:: WORK REQUEST ::
The required answer is a copy of each line in the entries below that includes "auch".
EXERCISE INPUTS Start Marker
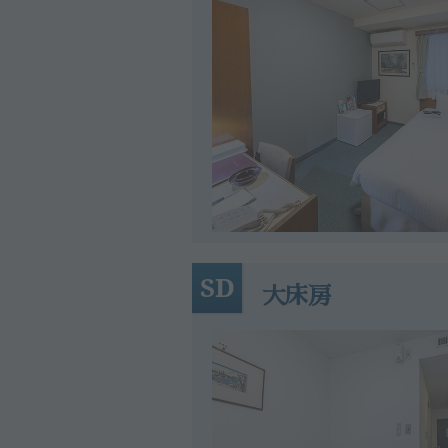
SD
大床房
EXERCISE INPUTS End Marker
EXERCISE INPUTS Start Marker
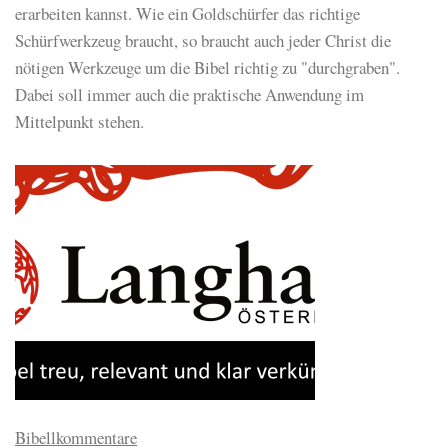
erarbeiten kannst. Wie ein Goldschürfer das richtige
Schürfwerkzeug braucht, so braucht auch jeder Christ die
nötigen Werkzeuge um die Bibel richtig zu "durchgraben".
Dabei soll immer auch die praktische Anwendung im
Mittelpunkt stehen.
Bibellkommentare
EXERCISE INPUTS End Marker
:: RESULT FOR THIS TASK ::
Schürfwerkzeug braucht, so braucht auch jeder Christ die
Dabei soll immer auch die praktische Anwendung im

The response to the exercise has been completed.